Take the data below and filter it for lines containing the word "PŘÍPRAVKA"; show each line found.

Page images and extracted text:
*****

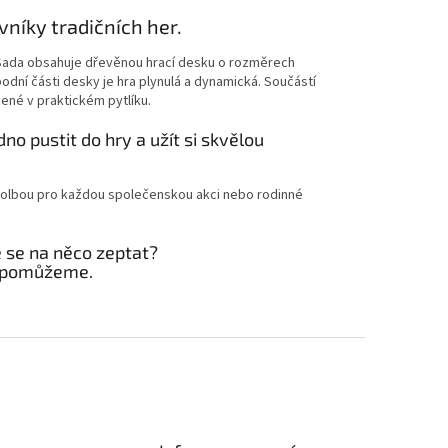
níky tradičních her.
 Sada obsahuje dřevěnou hrací desku o rozměrech
odní části desky je hra plynulá a dynamická. Součástí
ené v praktickém pytlíku.
no pustit do hry a užít si skvělou
ní volbou pro každou společenskou akci nebo rodinné
e se na něco zeptat?
 pomůžeme.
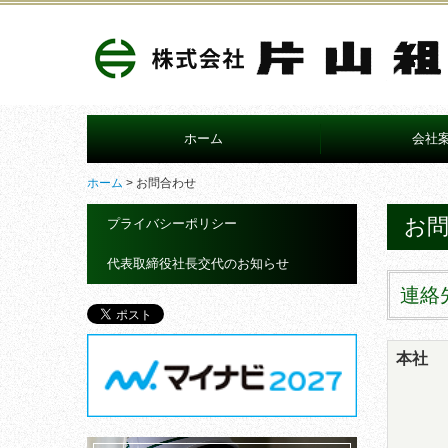
ホーム
会社
ホーム
お問合わせ
概要
ご挨拶
沿革
組織図
お
プライバシーポリシー
代表取締役社長交代のお知らせ
連
本社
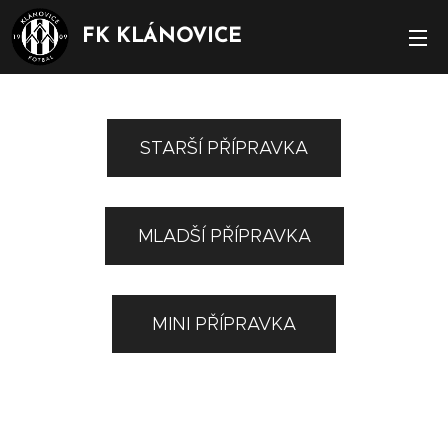
FK KLÁNOVICE
STARŠÍ PŘÍPRAVKA
MLADŠÍ PŘÍPRAVKA
MINI PŘÍPRAVKA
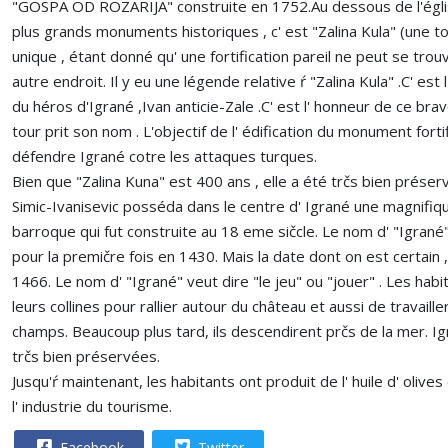
"GOSPA OD ROZARIJA" construite en 1752.Au dessous de l'église
plus grands monuments historiques , c' est "Zalina Kula" (une to
unique , étant donné qu' une fortification pareil ne peut se tro
autre endroit. Il y eu une légende relative ŕ "Zalina Kula" .C' est 
du héros d'Igrané ,Ivan anticie-Zale .C' est l' honneur de ce br
tour prit son nom . L'objectif de l' édification du monument forti
défendre Igrané cotre les attaques turques.
Bien que "Zalina Kuna" est 400 ans , elle a été trčs bien préserv
Simic-Ivanisevic posséda dans le centre d' Igrané une magnifiq
barroque qui fut construite au 18 eme sičcle. Le nom d' "Igrané
pour la premičre fois en 1430. Mais la date dont on est certain 
1466. Le nom d' "Igrané" veut dire "le jeu" ou "jouer" . Les habi
leurs collines pour rallier autour du château et aussi de travaille
champs. Beaucoup plus tard, ils descendirent prčs de la mer. Igr
trčs bien préservées.
Jusqu'ŕ maintenant, les habitants ont produit de l' huile d' olive
l' industrie du tourisme.
Facebook
Twitter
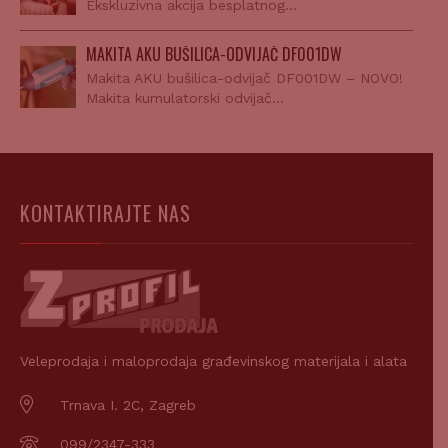
Ekskluzivna akcija besplatnog…
MAKITA AKU BUŠILICA-ODVIJAČ DF001DW
Makita AKU bušilica-odvijač DF001DW – NOVO!
Makita kumulatorski odvijač…
KONTAKTIRAJTE NAS
Veleprodaja i maloprodaja građevinskog materijala i alata
Trnava I. 2C, Zagreb
099/2347-333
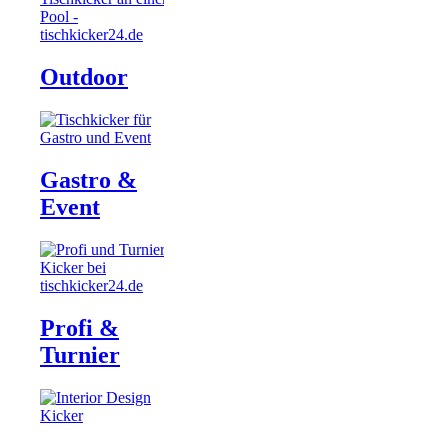
Outdoor
Gastro &
Event
Profi &
Turnier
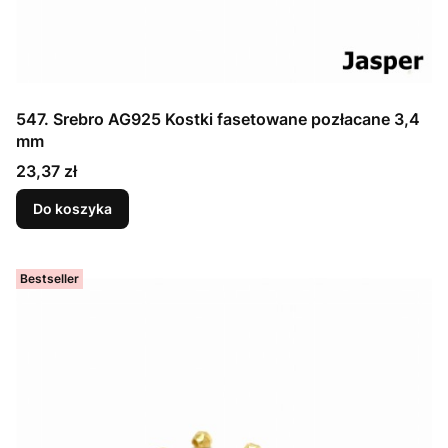
547. Srebro AG925 Kostki fasetowane pozłacane 3,4
mm
Cena
23,37 zł
Do koszyka
Bestseller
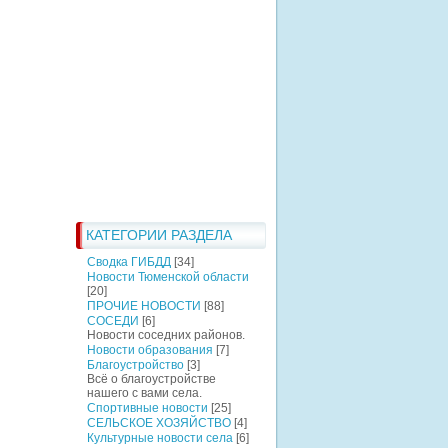
КАТЕГОРИИ РАЗДЕЛА
Сводка ГИБДД
[34]
Новости Тюменской области
[20]
ПРОЧИЕ НОВОСТИ
[88]
СОСЕДИ
[6]
Новости соседних районов.
Новости образования
[7]
Благоустройство
[3]
Всё о благоустройстве
нашего с вами села.
Спортивные новости
[25]
СЕЛЬСКОЕ ХОЗЯЙСТВО
[4]
Культурные новости села
[6]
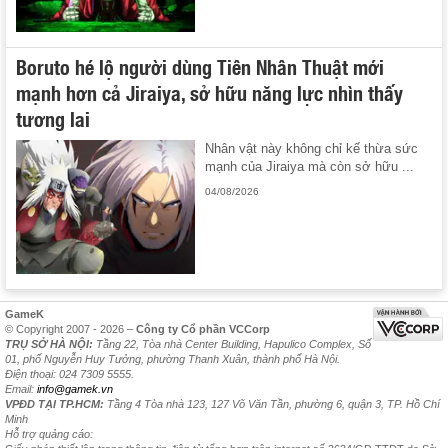
Boruto hé lộ người dùng Tiên Nhân Thuật mới
mạnh hơn cả Jiraiya, sở hữu năng lực nhìn thấy
tương lai
Nhân vật này không chỉ kế thừa sức
mạnh của Jiraiya mà còn sở hữu ...
04/08/2026
GameK
© Copyright 2007 - 2026 –
Công ty Cổ phần VCCorp
TRỤ SỞ HÀ NỘI:
Tầng 22, Tòa nhà Center Building, Hapulico Complex, Số
01, phố Nguyễn Huy Tưởng, phường Thanh Xuân, thành phố Hà Nội.
Điện thoại: 024 7309 5555.
Email:
info@gamek.vn
VPĐD TẠI TP.HCM:
Tầng 4 Tòa nhà 123, 127 Võ Văn Tần, phường 6, quận 3, TP. Hồ Chí
Minh
Hỗ trợ quảng cáo:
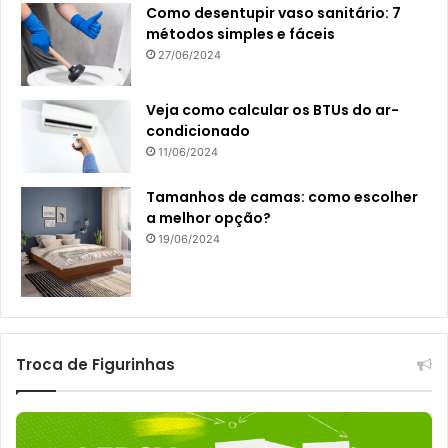
Como desentupir vaso sanitário: 7
métodos simples e fáceis
27/06/2024
Veja como calcular os BTUs do ar-
condicionado
11/06/2024
Tamanhos de camas: como escolher
a melhor opção?
19/06/2024
Troca de Figurinhas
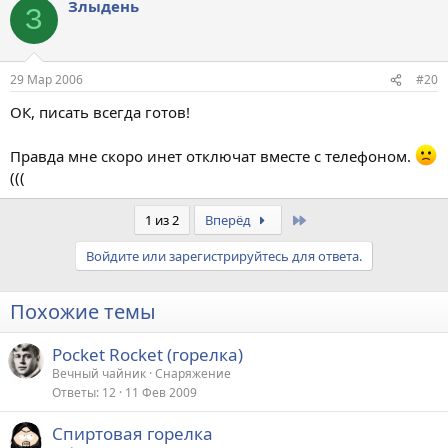
Злыдень
З
29 Мар 2006
#20
ОК, писать всегда готов!
Правда мне скоро инет отключат вместе с телефоном.
(((
Last
1 из 2
Вперёд
Войдите или зарегистрируйтесь для ответа.
Похожие темы
Pocket Rocket (горелка)
Вечный чайник
Снаряжение
Ответы
12
11 Фев 2009
Спиртовая горелка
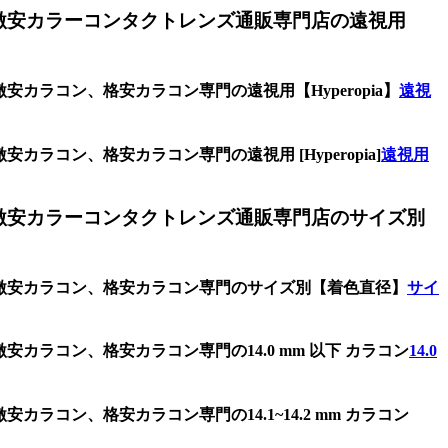
激安カラーコンタクトレンズ通販専門店の遠視用
カラコン、格安カラコン専門の遠視用【Hyperopia】
遠視
ラコン、格安カラコン専門の遠視用 [Hyperopia]
遠視用
激安カラーコンタクトレンズ通販専門店のサイズ別
、激安カラコン、格安カラコン専門のサイズ別【着色直径】
サイ
カラコン、格安カラコン専門の14.0 mm 以下 カラコン
14.0
ラコン、格安カラコン専門の14.1~14.2 mm カラコン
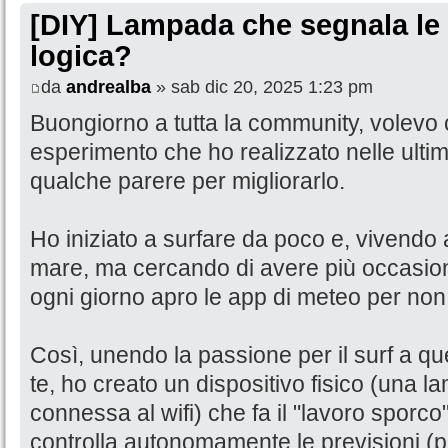
[DIY] Lampada che segnala le 
logica?
da
andrealba
» sab dic 20, 2025 1:23 pm
Buongiorno a tutta la community, volevo 
esperimento che ho realizzato nelle ulti
qualche parere per migliorarlo.
Ho iniziato a surfare da poco e, vivendo
mare, ma cercando di avere più occasioni 
ogni giorno apro le app di meteo per non 
Così, unendo la passione per il surf a quell
te, ho creato un dispositivo fisico (una 
connessa al wifi) che fa il "lavoro sporc
controlla autonomamente le previsioni (pe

*****

# WRITTEN REPLY
STARŠÍ PŘÍPRAVKA
MLADŠÍ PŘÍPRAVKA
MINI PŘÍPRAVKA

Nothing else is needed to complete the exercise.